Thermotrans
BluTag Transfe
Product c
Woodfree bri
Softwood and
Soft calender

...

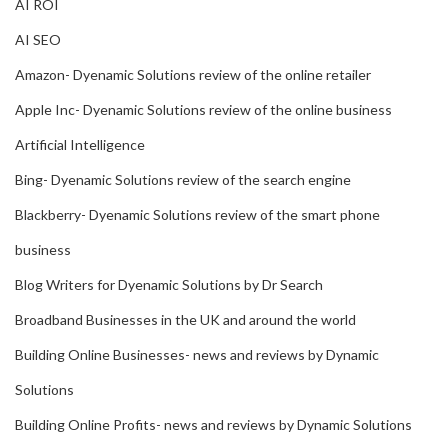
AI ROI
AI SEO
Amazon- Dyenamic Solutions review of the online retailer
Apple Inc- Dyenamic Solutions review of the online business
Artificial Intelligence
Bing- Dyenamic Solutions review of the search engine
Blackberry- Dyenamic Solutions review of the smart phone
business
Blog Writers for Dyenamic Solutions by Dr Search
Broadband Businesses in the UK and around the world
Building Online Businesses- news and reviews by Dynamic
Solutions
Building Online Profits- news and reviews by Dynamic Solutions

#### What is required:
Copy each line of the listing that includes "Businesses".

#### Response box:
Broadband Businesses in the UK and around the world
Building Online Businesses- news and reviews by Dynamic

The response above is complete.